[Pixel coordinate grounding data]
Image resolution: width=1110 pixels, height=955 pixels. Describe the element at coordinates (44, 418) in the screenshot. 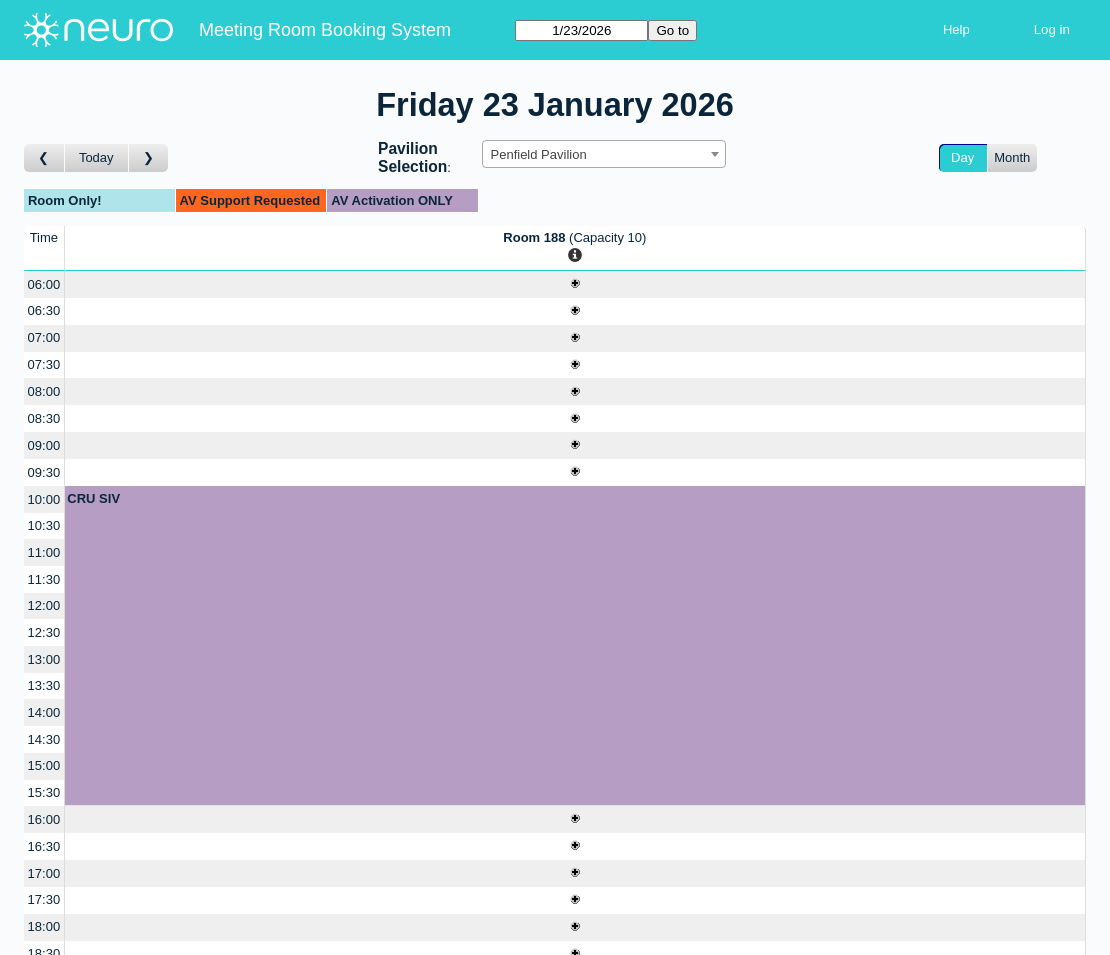

I see `08:30` at that location.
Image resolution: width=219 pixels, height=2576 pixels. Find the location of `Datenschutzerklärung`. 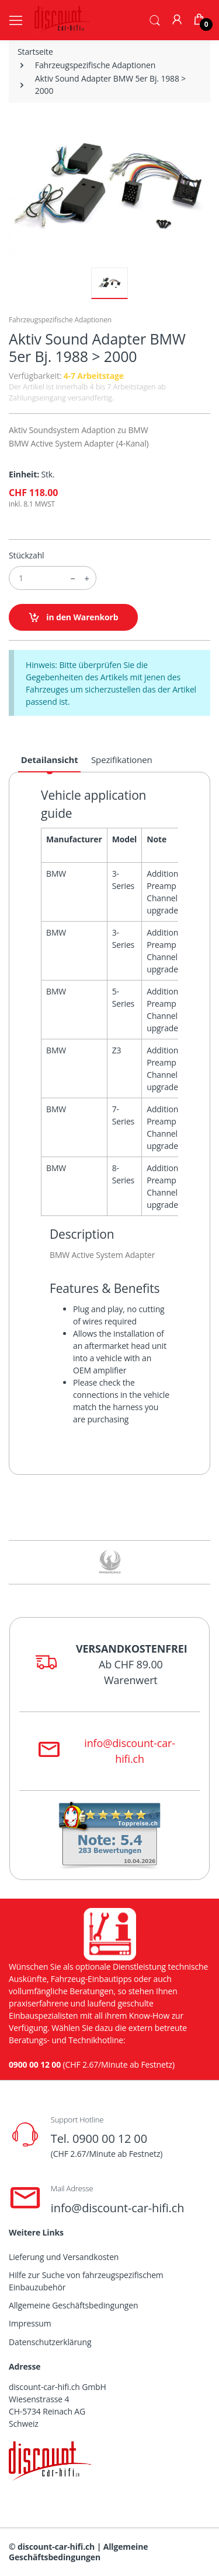

Datenschutzerklärung is located at coordinates (50, 2341).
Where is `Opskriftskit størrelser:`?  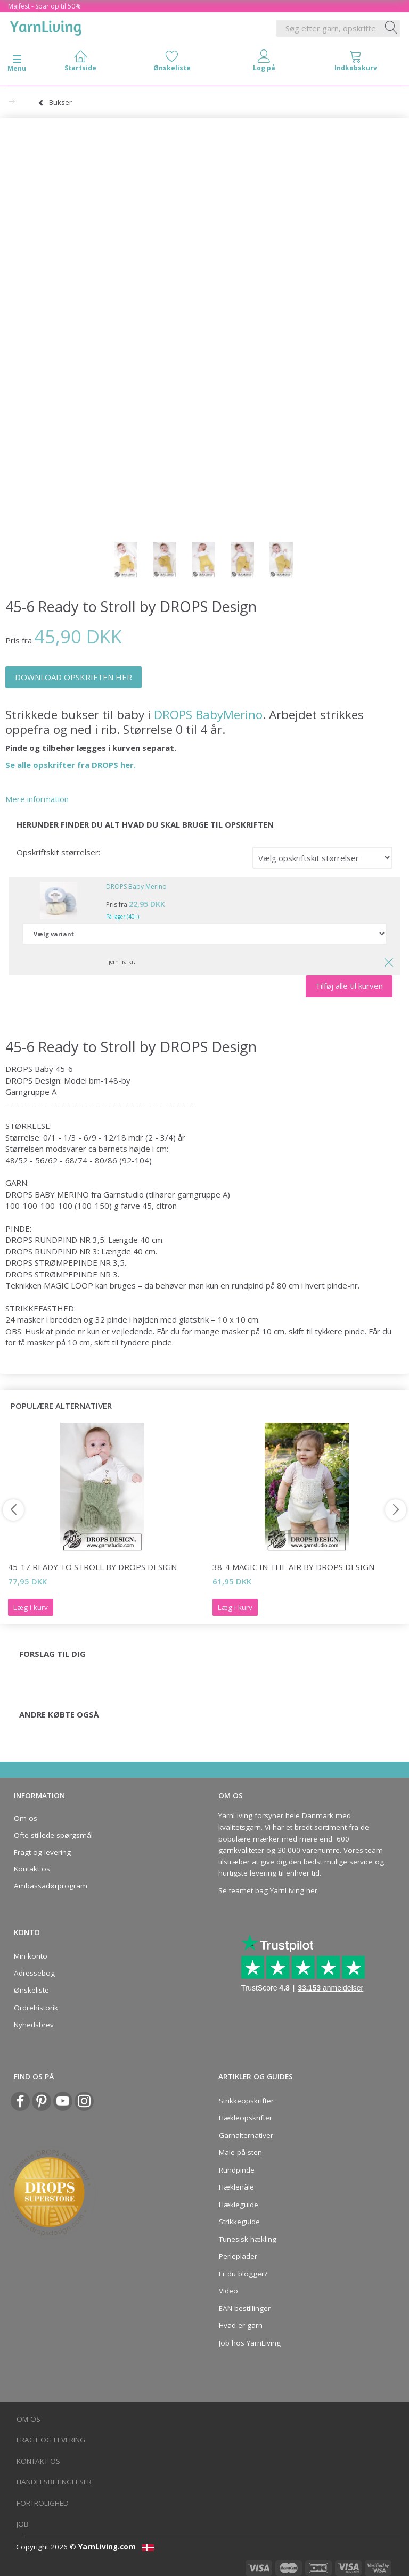
Opskriftskit størrelser: is located at coordinates (58, 852).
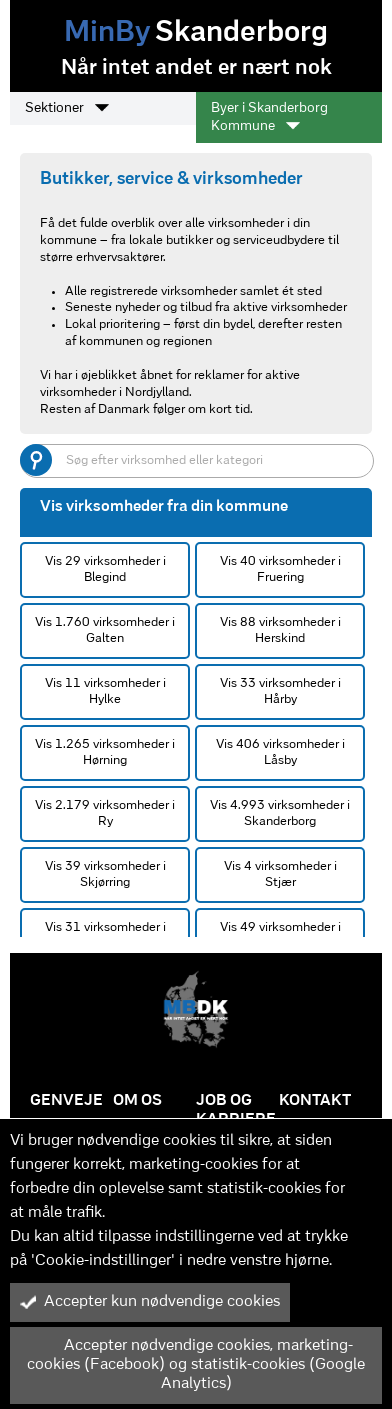  I want to click on Vis 406 virksomheder i Låsby, so click(280, 752).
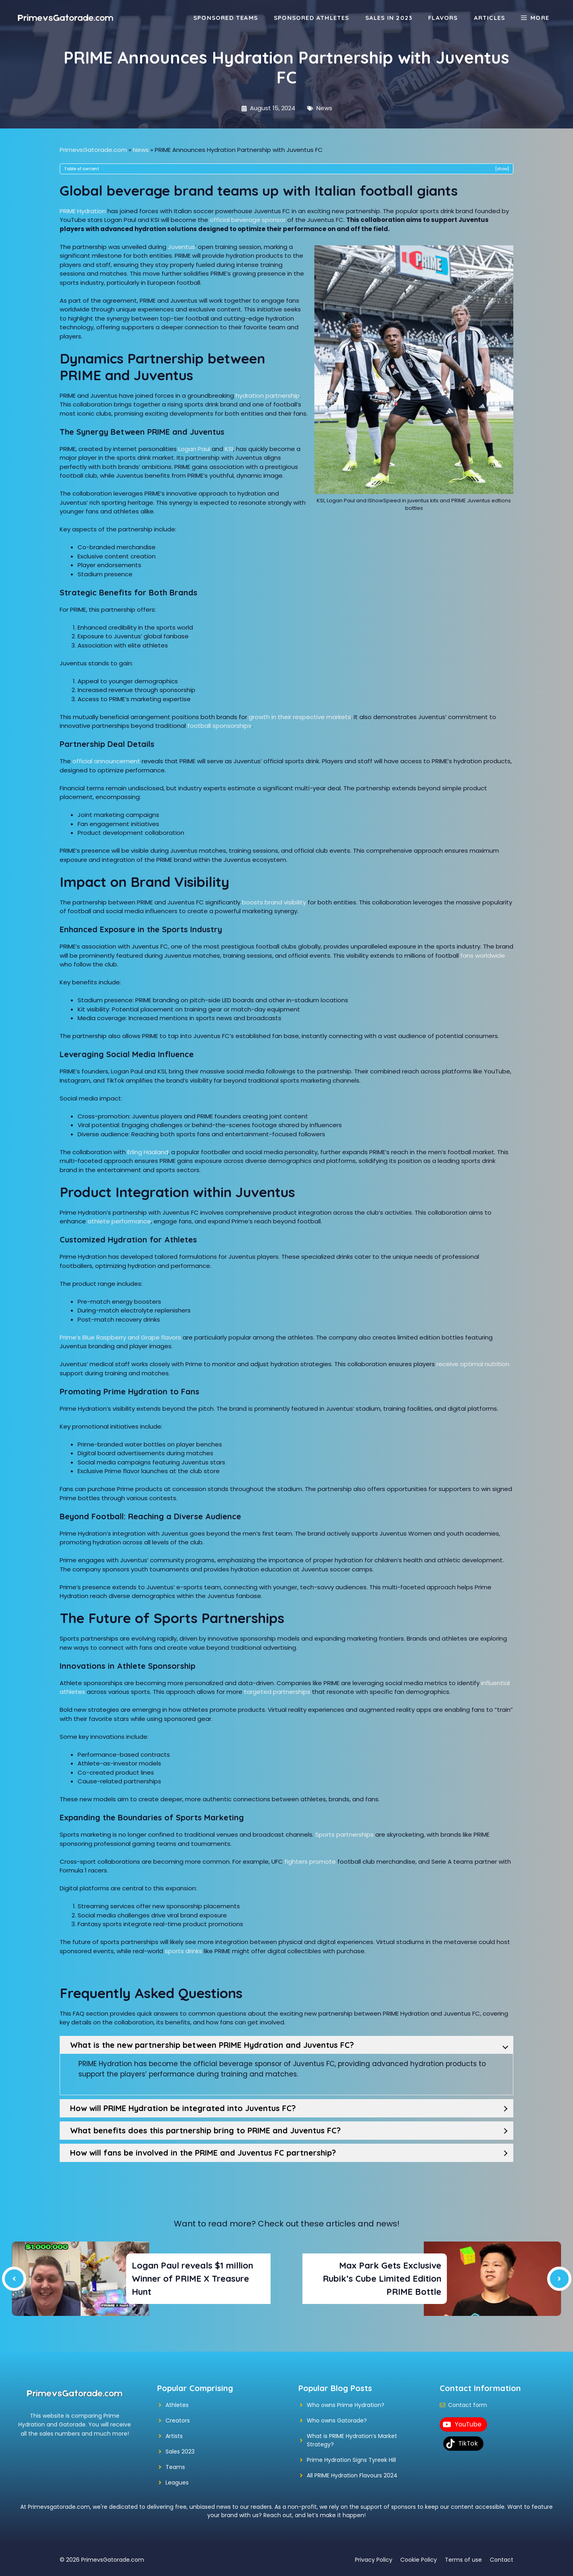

Exercise details
Please give the records again word for word, omitting all images.

Task result
Image resolution: width=1110 pixels, height=955 pixels. Describe the element at coordinates (44, 418) in the screenshot. 

I see `08:30` at that location.
Image resolution: width=219 pixels, height=2576 pixels. Find the location of `Datenschutzerklärung`. 

Datenschutzerklärung is located at coordinates (50, 2341).
Where is `Opskriftskit størrelser:`?  
Opskriftskit størrelser: is located at coordinates (58, 852).
  I want to click on Vis 406 virksomheder i Låsby, so click(280, 752).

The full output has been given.